Hi @vivekkhandelwal1, I skimmed it briefly before - I didn't see any failures specifically related to torch.outer() lowering that I wrote and to my test case.

I will take a better look at it today, but so far I'm not really sure what exactly I need to modify / add here.

@vivekkhandelwal1
Copy link
Collaborator

Hi @amemov, can you please take a look at the CI failure?

Hi @vivekkhandelwal1, I skimmed it briefly before - I didn't see any failures specifically related to torch.outer() lowering that I wrote and to my test case.

I will take a better look at it today, but so far I'm not really sure what exactly I need to modify / add here.

Hi @amemov, some test(s) is/are crashing for the fx_importer config. Most probably, it will be the one that you have added. In order to find out which test is crashing you need to run the tests serially. You may use the following command:

python -m projects.pt1.e2e_testing.main --config=fx_importer -s

The above command will run all the tests one by one. And, the last test run will be the one that's crashing. Then, you can figure out the fix for that.

@amemov
Copy link
Author

amemov commented Apr 12, 2025

@vivekkhandelwal1
The problem was raised from the test file that I wrote:

torch-mlir/externals/llvm-project/llvm/include/llvm/Support/Casting.h:566: decltype(auto) llvm::cast(const From&) [with To = mlir::RankedTensorType; From = mlir::Type]: Assertion isa<To>(Val) && "cast<Ty>() argument of incompatible type!"' failed

I resolved it by changing the casting and dimensions for operands. On my machine, it now passes AttenOuter test.

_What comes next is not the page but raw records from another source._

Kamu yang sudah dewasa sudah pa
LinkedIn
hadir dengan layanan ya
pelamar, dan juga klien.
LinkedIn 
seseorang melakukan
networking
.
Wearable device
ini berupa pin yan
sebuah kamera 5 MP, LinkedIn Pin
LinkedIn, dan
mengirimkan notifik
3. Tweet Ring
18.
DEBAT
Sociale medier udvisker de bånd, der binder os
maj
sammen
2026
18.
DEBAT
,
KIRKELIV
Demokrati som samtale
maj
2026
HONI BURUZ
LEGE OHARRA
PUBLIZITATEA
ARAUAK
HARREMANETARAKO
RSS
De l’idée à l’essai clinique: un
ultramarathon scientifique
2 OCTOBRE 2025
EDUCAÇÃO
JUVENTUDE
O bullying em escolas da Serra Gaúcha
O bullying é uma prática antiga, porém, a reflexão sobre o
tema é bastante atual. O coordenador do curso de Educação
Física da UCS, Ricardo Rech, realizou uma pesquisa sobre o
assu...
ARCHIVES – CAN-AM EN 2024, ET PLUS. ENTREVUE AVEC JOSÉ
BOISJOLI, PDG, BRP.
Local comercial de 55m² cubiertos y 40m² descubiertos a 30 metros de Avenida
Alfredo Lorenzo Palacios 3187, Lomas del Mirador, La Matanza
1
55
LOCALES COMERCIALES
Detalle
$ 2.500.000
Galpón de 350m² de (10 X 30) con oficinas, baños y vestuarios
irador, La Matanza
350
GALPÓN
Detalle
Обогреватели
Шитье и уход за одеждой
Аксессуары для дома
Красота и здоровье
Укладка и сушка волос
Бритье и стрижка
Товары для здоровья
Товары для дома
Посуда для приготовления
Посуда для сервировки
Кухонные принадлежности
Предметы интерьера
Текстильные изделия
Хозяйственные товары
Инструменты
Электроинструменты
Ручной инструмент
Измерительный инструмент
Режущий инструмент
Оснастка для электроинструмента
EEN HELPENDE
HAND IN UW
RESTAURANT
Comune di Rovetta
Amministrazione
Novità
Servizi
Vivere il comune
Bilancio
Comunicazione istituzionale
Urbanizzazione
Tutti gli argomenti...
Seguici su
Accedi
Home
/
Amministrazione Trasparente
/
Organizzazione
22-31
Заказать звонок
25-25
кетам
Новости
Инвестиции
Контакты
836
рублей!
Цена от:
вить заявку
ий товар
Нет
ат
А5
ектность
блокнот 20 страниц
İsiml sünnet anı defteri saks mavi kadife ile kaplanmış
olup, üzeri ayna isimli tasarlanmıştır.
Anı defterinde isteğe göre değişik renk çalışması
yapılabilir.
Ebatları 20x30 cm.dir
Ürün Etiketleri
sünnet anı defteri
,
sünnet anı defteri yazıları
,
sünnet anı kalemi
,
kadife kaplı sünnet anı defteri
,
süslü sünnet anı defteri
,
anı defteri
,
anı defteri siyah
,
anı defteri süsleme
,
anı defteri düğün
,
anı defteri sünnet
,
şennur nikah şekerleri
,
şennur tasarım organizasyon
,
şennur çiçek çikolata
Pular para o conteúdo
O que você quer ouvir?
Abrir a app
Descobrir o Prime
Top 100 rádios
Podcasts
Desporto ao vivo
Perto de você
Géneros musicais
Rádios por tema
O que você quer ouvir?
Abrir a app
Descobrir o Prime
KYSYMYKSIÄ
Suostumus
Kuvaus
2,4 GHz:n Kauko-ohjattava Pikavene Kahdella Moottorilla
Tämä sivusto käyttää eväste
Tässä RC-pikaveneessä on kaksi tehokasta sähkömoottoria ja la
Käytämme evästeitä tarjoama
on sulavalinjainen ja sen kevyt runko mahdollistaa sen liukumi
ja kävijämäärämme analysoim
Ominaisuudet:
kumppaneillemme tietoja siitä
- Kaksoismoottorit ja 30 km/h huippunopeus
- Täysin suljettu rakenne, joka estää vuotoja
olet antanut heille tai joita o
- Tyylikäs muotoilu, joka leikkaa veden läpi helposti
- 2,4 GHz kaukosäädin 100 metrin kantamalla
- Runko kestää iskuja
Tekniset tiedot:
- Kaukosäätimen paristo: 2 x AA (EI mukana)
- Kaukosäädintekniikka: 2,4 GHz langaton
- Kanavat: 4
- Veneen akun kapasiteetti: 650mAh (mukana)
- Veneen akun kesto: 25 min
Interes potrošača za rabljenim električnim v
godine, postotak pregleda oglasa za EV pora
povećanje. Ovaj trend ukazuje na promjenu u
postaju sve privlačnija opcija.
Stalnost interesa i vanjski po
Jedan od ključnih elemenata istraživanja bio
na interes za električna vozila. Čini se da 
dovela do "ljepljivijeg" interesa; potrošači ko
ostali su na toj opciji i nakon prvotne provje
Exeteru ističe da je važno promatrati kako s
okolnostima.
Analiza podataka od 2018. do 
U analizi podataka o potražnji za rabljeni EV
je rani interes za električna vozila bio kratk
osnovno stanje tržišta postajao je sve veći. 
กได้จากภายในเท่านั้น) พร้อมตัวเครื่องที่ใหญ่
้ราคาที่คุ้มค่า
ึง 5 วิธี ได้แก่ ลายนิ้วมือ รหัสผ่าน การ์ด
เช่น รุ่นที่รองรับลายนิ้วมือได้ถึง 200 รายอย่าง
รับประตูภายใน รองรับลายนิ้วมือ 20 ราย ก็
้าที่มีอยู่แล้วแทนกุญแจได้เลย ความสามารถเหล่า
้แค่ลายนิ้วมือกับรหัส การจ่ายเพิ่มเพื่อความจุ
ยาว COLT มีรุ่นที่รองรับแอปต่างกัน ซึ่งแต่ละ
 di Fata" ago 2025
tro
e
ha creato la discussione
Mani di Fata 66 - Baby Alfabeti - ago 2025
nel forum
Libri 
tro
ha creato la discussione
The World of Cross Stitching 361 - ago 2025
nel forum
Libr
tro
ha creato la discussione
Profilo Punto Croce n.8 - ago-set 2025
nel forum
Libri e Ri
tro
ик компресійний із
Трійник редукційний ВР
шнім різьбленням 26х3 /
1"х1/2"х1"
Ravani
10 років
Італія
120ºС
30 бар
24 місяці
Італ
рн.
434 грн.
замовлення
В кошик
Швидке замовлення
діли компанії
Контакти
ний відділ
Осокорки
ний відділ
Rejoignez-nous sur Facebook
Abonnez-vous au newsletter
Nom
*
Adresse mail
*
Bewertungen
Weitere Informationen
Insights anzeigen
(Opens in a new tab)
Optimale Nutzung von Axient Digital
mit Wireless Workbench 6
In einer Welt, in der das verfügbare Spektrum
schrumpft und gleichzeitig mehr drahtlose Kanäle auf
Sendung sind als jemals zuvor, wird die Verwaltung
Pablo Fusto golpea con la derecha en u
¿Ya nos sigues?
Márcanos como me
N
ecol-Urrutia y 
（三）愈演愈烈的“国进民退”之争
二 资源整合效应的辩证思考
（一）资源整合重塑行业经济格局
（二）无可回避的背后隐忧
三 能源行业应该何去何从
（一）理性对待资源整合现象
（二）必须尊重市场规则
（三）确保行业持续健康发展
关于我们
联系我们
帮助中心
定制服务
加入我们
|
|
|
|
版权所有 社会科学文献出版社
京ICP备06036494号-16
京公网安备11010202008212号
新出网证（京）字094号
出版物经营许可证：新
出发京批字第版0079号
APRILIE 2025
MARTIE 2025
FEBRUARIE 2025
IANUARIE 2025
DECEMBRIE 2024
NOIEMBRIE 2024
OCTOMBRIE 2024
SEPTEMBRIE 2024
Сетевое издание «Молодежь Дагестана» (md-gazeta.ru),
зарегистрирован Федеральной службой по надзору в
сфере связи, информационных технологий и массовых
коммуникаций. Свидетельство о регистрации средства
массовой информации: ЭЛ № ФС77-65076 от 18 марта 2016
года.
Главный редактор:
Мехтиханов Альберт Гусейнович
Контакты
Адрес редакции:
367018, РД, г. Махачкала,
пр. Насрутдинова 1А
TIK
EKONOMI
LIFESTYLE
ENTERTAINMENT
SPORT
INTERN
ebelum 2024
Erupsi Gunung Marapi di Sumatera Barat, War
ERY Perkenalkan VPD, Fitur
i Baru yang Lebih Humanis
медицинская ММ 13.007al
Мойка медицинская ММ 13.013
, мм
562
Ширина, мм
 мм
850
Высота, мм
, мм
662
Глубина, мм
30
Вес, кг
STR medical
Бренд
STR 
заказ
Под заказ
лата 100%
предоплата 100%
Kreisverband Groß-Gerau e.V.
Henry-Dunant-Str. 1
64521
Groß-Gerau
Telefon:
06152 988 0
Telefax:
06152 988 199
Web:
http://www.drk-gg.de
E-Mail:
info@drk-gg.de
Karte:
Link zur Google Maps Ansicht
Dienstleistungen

@amemov amemov requested a review from vivekkhandelwal1 April 12, 2025 15:19
@vivekkhandelwal1
Copy link
Collaborator

@amemov, a contributor has added the lowering for this same op through decomposition here: #4138.

Although your PR is old so in the case of conflict, you should get a chance to complete it, but their approach (via decomposition) is a better one. Can you and @ivanamitreski find a solution out of this?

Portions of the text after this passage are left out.